Now that we have purified the gene cassettes, we will insert them into different vectors with inducible promoters. Next week we will characterize these composite parts. (FYI you guys will be making new composite parts that have never been made before... we may even submit these with our characterization data to the registry!)
You will have a choice of two inducible promoters:
Find these parts in the registry and write down:
- What are the promoter names and what they induced by?
- What are the concentrations of inducer relevant for induction?
- What plasmid are these parts on?
- What is the selection marker on the plasmid?
- The vectors with the inducible promoters you will get are precut, but at what sites were they cut?

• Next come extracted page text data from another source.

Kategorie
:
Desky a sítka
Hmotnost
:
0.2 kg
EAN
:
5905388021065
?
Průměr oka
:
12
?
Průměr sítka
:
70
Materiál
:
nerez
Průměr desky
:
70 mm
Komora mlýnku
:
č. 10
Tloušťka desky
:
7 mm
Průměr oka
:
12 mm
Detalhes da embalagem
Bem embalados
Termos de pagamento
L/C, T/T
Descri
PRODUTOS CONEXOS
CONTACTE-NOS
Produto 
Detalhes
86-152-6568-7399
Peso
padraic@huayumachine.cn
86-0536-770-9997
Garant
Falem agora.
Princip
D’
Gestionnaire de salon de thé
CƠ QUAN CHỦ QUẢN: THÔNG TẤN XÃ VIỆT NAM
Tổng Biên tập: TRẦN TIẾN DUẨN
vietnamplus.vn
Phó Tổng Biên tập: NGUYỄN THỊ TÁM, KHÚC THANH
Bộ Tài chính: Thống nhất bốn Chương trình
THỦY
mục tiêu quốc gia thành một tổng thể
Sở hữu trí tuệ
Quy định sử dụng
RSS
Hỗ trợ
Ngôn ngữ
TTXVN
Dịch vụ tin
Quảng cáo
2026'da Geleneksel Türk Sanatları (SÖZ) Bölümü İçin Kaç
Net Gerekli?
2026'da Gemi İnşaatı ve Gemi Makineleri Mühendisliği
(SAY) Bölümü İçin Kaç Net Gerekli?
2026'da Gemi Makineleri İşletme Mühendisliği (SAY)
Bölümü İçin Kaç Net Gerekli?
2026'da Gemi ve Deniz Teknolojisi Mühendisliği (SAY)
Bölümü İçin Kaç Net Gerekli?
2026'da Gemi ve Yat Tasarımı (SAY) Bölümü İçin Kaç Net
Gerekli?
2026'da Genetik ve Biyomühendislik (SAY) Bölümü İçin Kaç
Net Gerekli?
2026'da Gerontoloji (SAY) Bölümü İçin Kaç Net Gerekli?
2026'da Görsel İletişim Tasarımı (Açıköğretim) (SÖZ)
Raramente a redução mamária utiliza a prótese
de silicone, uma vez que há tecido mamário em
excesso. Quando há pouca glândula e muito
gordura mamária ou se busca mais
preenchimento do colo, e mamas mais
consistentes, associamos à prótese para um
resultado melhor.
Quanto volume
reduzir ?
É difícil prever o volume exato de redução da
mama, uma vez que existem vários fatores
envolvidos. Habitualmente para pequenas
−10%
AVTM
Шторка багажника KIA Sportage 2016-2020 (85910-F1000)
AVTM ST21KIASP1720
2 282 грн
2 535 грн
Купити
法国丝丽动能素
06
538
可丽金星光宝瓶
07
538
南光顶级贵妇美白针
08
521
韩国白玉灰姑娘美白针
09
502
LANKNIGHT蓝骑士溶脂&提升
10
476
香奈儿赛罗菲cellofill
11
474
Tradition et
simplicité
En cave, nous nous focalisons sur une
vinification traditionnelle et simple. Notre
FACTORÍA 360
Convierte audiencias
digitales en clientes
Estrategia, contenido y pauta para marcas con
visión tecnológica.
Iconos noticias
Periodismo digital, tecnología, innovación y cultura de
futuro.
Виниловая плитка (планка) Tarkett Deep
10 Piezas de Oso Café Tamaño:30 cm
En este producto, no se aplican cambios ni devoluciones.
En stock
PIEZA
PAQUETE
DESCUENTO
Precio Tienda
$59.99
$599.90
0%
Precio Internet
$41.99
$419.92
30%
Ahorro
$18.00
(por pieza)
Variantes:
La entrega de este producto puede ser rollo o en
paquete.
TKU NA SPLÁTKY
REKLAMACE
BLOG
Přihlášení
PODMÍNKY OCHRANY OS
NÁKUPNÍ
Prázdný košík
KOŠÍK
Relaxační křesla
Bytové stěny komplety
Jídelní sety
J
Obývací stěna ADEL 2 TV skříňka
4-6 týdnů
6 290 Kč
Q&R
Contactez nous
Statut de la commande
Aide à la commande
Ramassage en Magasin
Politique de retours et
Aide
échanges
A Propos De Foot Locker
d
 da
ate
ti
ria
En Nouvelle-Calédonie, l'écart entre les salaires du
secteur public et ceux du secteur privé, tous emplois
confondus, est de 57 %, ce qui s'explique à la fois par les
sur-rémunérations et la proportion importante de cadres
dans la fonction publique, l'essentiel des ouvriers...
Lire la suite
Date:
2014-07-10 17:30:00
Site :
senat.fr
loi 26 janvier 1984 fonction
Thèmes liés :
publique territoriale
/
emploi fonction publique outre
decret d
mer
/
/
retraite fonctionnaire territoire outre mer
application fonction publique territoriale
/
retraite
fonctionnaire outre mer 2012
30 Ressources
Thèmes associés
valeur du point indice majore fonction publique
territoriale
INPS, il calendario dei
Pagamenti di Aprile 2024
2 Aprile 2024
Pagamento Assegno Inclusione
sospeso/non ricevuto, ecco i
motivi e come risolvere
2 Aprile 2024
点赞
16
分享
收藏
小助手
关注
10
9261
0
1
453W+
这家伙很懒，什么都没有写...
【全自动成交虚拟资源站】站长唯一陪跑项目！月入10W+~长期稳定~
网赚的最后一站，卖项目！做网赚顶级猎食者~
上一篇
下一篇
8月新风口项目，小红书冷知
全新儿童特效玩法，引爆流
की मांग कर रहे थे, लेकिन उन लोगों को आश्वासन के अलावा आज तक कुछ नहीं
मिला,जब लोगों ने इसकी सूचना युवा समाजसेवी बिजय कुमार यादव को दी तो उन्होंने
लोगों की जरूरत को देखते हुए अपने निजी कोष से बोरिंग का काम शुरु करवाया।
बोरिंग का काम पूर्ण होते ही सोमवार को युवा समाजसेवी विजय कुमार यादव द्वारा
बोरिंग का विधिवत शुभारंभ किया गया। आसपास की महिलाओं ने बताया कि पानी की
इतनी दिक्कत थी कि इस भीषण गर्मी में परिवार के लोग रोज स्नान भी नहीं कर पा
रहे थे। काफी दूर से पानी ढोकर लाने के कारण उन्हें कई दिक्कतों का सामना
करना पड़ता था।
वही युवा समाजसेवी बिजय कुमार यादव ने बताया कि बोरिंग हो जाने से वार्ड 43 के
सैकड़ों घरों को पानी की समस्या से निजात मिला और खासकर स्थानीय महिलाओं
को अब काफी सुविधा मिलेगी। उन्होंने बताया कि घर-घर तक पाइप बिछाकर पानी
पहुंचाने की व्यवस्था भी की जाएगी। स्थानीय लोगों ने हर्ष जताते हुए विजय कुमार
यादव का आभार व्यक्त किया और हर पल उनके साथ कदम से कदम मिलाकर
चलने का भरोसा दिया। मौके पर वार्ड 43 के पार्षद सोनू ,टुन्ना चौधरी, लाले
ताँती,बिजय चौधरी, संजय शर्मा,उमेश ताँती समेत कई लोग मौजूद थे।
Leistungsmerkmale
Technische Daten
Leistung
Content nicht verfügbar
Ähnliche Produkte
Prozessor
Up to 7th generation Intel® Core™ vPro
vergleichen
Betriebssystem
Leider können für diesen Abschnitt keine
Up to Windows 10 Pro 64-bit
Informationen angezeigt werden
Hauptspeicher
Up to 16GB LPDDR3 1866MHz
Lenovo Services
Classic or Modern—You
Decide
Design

- What is the size of cut vector?
Details of the ligation
Please read this DNA ligation protocol and determine what your ligation reaction components and volumes should be. This ligation calculator will be helpful.
- Don't forget to set up a ligation control. What would be a good control?
- Use a PCR tube.
- Set up a program on the PCR block that will incubate your ligation at room temperature for 30 minutes and then heat inactivate it at 65C for 10 minutes. (TAs will demonstrate how to write a program on the PCR block).
- Ignore the recommended dialysis step.